== Segment start ==

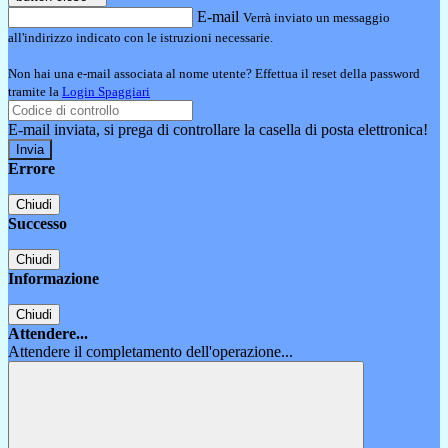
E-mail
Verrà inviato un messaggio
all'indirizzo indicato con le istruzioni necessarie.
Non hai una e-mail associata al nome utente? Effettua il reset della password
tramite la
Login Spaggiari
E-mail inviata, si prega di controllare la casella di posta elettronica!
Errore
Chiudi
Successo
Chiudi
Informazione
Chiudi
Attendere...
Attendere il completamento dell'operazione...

== Segment end ==
== Segment start ==

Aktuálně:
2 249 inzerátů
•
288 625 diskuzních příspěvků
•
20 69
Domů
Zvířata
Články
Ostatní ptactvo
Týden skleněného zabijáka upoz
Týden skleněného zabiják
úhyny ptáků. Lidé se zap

== Segment end ==

# Task instructions:
Starting at the line above that contains "Attendere...", write out each line exactly until the line that contains "Attendere il completamento dell'operazione..." has been written, and stop there.

# Answer section:
Attendere...
Attendere il completamento dell'operazione...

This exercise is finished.